#### Task directions:
Please restate each entry word for word and leave the pictures out.

*** Opening of Material for the task ***

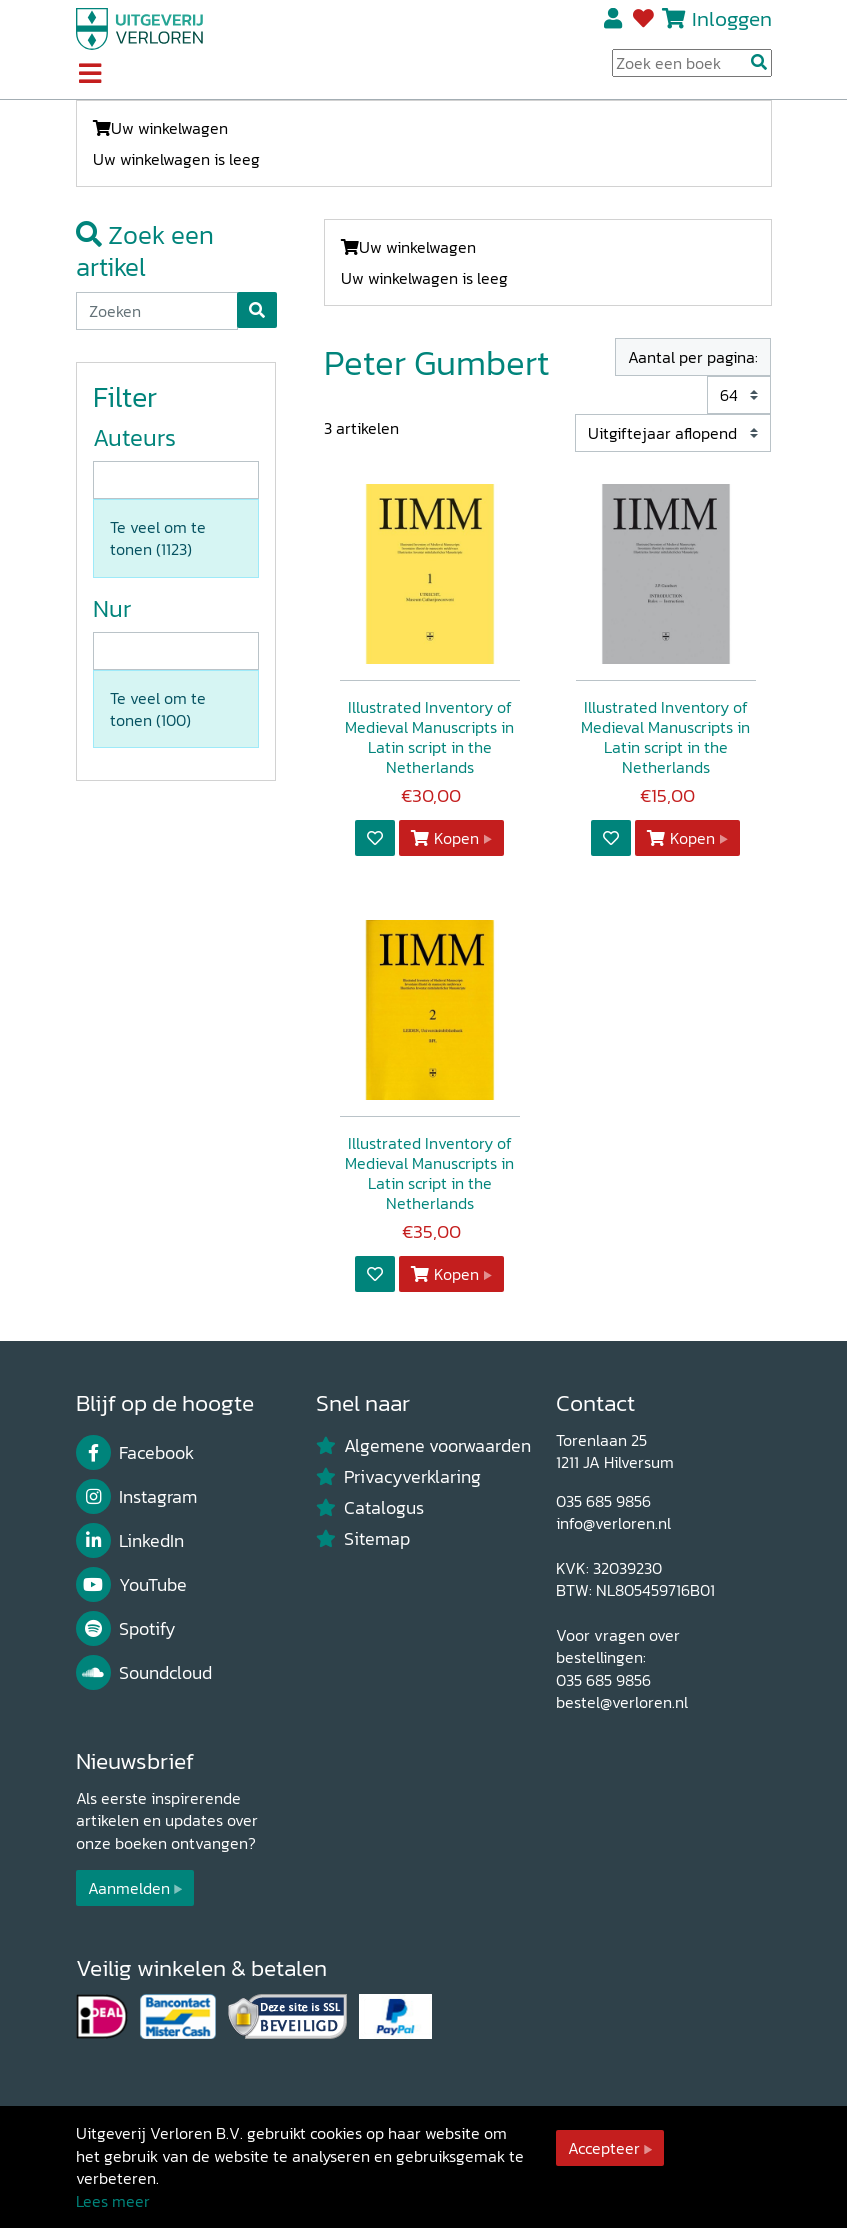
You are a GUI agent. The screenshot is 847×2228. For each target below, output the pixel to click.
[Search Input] (692, 63)
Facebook (135, 1453)
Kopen (445, 838)
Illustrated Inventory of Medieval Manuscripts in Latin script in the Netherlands (429, 737)
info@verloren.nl (613, 1523)
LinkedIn (130, 1541)
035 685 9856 (603, 1501)
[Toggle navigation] (90, 75)
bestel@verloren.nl (622, 1702)
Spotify (126, 1629)
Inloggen (732, 18)
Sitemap (363, 1539)
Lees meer (113, 2201)
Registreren (614, 19)
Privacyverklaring (399, 1477)
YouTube (132, 1585)
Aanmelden (129, 1888)
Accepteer (604, 2148)
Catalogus (370, 1508)
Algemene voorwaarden (424, 1446)
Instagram (137, 1497)
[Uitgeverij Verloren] (140, 27)
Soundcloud (144, 1673)
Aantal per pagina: (693, 357)
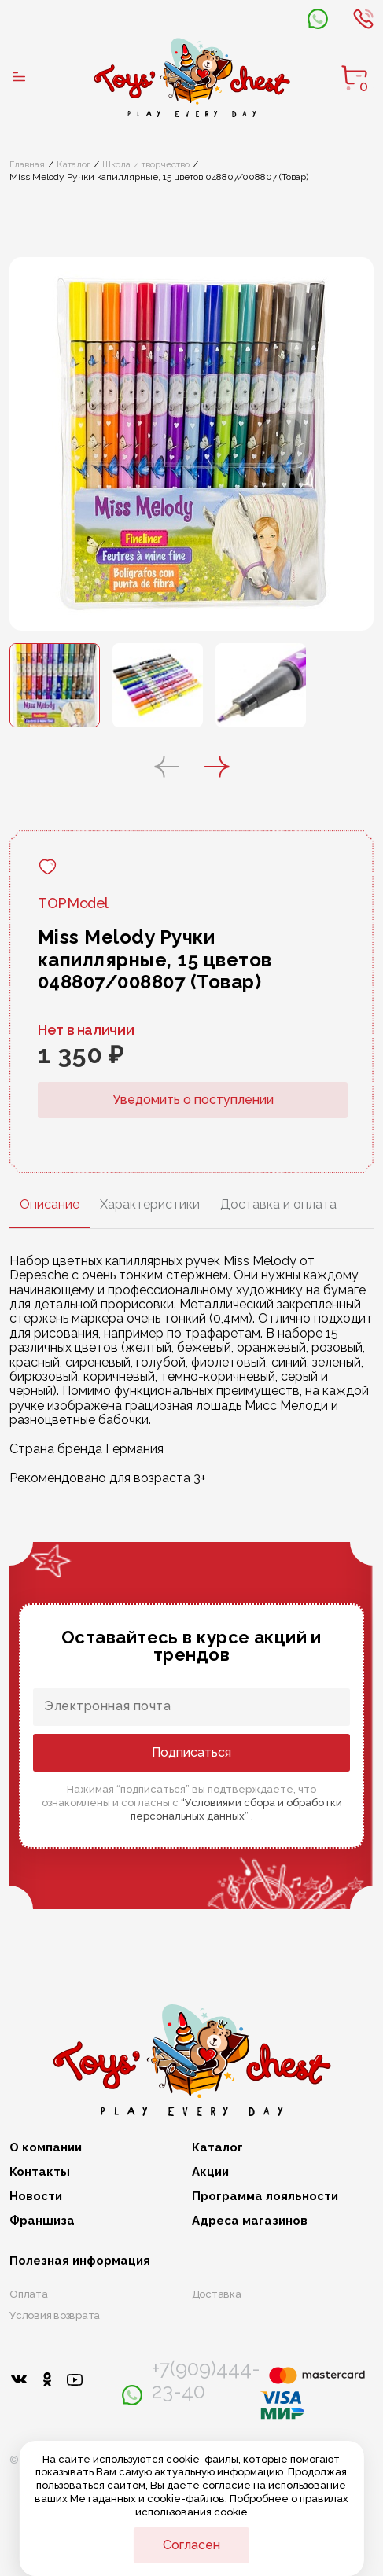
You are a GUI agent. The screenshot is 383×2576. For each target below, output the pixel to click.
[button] (166, 768)
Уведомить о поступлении (193, 1099)
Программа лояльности (265, 2196)
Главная (27, 164)
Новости (35, 2196)
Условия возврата (54, 2315)
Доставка (216, 2294)
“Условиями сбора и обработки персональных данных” (236, 1809)
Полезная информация (79, 2261)
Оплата (28, 2294)
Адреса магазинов (250, 2221)
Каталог (73, 164)
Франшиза (42, 2221)
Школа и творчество (146, 164)
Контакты (39, 2172)
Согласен (191, 2544)
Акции (210, 2172)
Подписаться (191, 1752)
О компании (45, 2148)
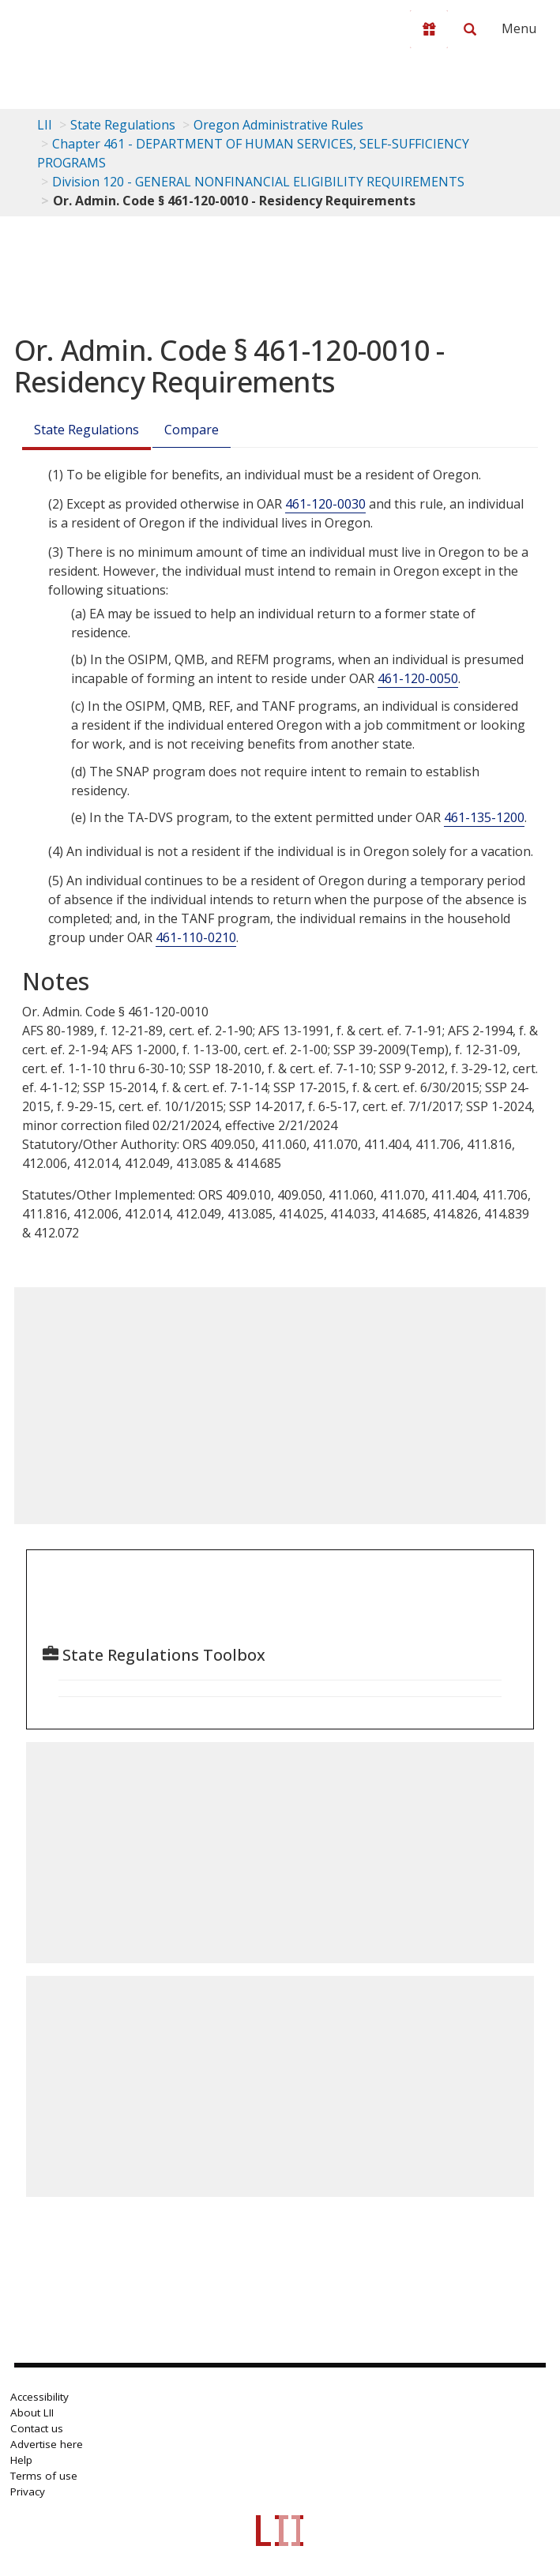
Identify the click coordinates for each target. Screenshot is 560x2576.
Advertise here (46, 2444)
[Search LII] (470, 29)
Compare (191, 429)
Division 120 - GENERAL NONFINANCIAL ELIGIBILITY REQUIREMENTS (258, 181)
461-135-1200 (484, 817)
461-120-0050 (418, 678)
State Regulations (122, 124)
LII (44, 124)
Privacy (27, 2491)
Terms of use (43, 2476)
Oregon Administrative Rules (278, 124)
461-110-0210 (196, 937)
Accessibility (39, 2397)
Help (21, 2460)
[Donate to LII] (429, 29)
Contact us (36, 2428)
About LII (32, 2412)
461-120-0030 (325, 504)
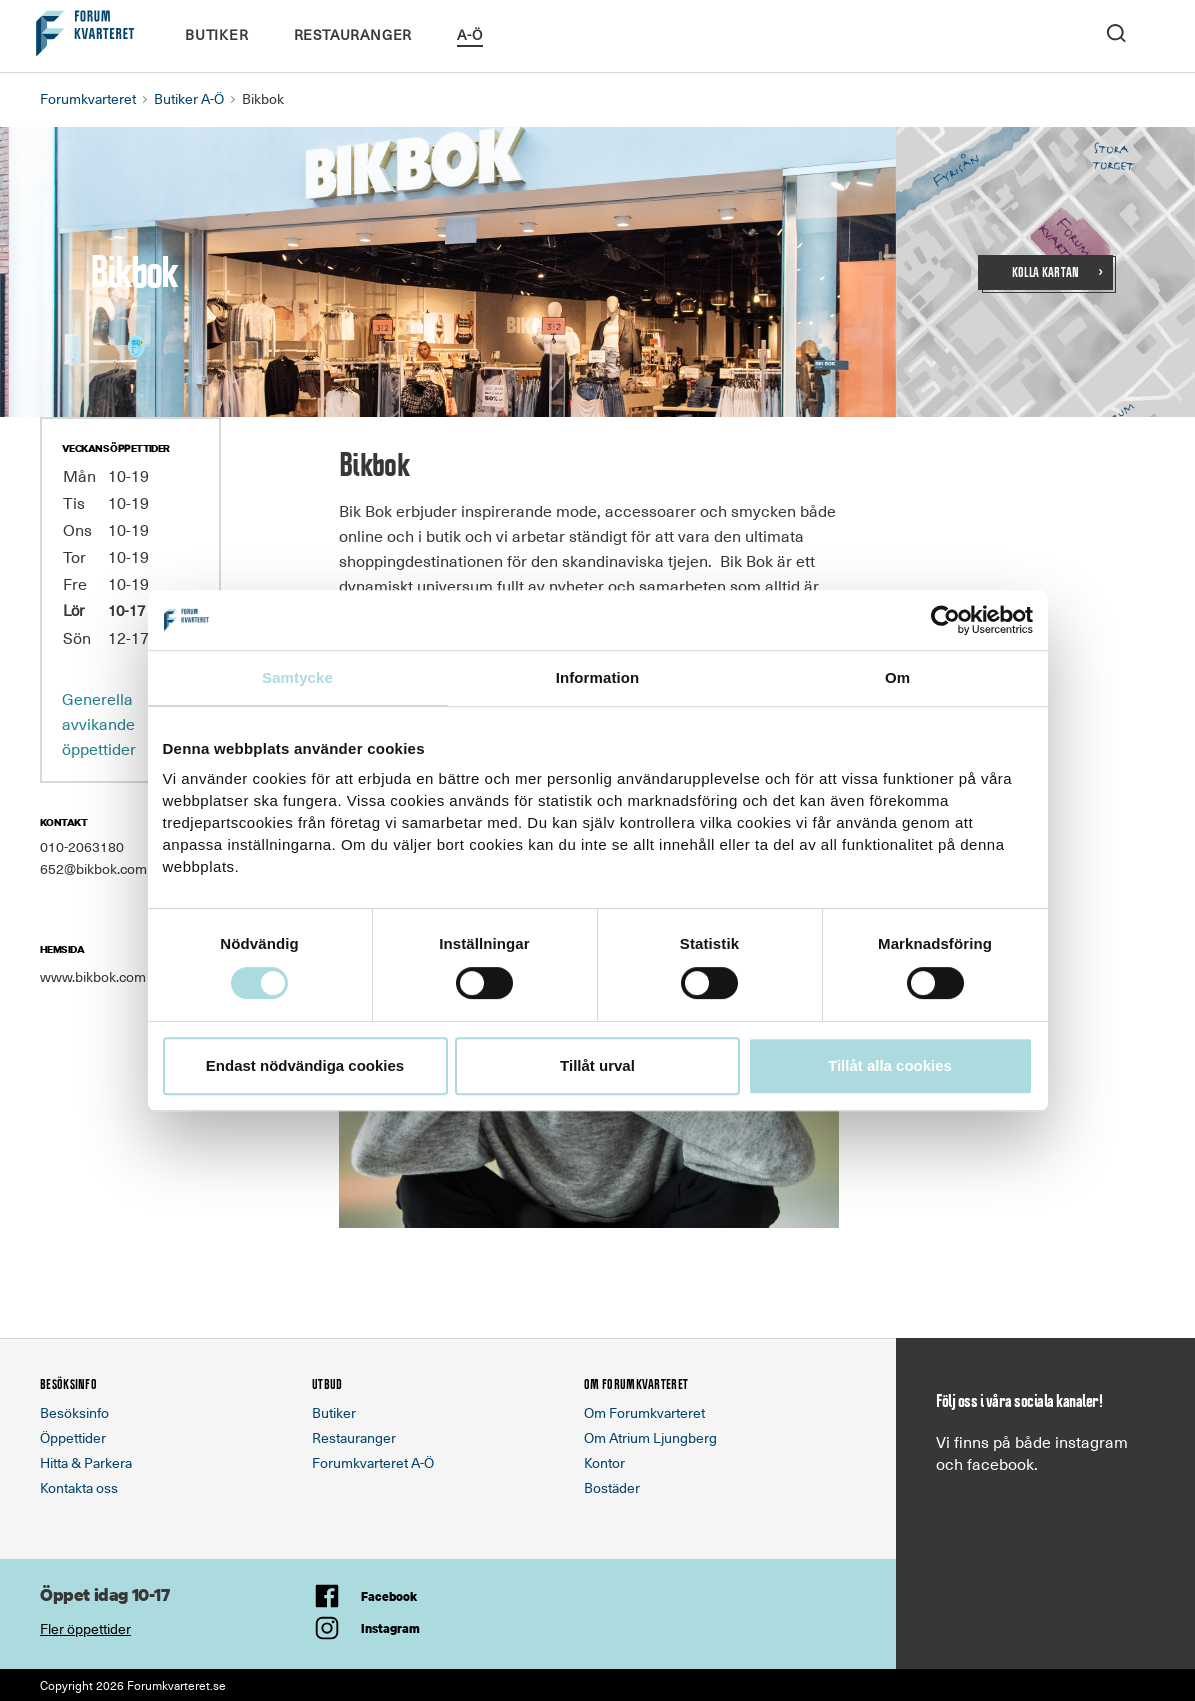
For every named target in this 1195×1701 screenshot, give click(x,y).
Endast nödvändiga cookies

*** Close of Material for the task ***

#### Your response:
You are a GUI agent. The screenshot is 847×2228. For each target below, output the pixel to click.
[Search Input] (692, 63)
Facebook (135, 1453)
Kopen (445, 838)
Illustrated Inventory of Medieval Manuscripts in Latin script in the Netherlands (429, 737)
info@verloren.nl (613, 1523)
LinkedIn (130, 1541)
035 685 9856 (603, 1501)
[Toggle navigation] (90, 75)
bestel@verloren.nl (622, 1702)
Spotify (126, 1629)
Inloggen (732, 18)
Sitemap (363, 1539)
Lees meer (113, 2201)
Registreren (614, 19)
Privacyverklaring (399, 1477)
YouTube (132, 1585)
Aanmelden (129, 1888)
Accepteer (604, 2148)
Catalogus (370, 1508)
Algemene voorwaarden (424, 1446)
Instagram (137, 1497)
[Uitgeverij Verloren] (140, 27)
Soundcloud (144, 1673)
Aantal per pagina: (693, 357)
You are a GUI agent. The screenshot is 383×2576. For each target below, output the pixel to click.
[button] (166, 768)
Уведомить о поступлении (193, 1099)
Программа лояльности (265, 2196)
Главная (27, 164)
Новости (35, 2196)
Условия возврата (54, 2315)
Доставка (216, 2294)
“Условиями сбора и обработки персональных данных” (236, 1809)
Полезная информация (79, 2261)
Оплата (28, 2294)
Адреса магазинов (250, 2221)
Каталог (73, 164)
Франшиза (42, 2221)
Школа и творчество (146, 164)
Контакты (39, 2172)
Согласен (191, 2544)
Акции (210, 2172)
Подписаться (191, 1752)
О компании (45, 2148)
Identify the click coordinates for each target. Screenshot is 560x2576.
Advertise here (46, 2444)
[Search LII] (470, 29)
Compare (191, 429)
Division 120 - GENERAL NONFINANCIAL ELIGIBILITY REQUIREMENTS (258, 181)
461-135-1200 (484, 817)
461-120-0050 (418, 678)
State Regulations (122, 124)
LII (44, 124)
Privacy (27, 2491)
Terms of use (43, 2476)
Oregon Administrative Rules (278, 124)
461-110-0210 (196, 937)
Accessibility (39, 2397)
Help (21, 2460)
[Donate to LII] (429, 29)
Contact us (36, 2428)
About LII (32, 2412)
461-120-0030 (325, 504)
For every named target in this 1195×1701 screenshot, give click(x,y).
Endast nödvändiga cookies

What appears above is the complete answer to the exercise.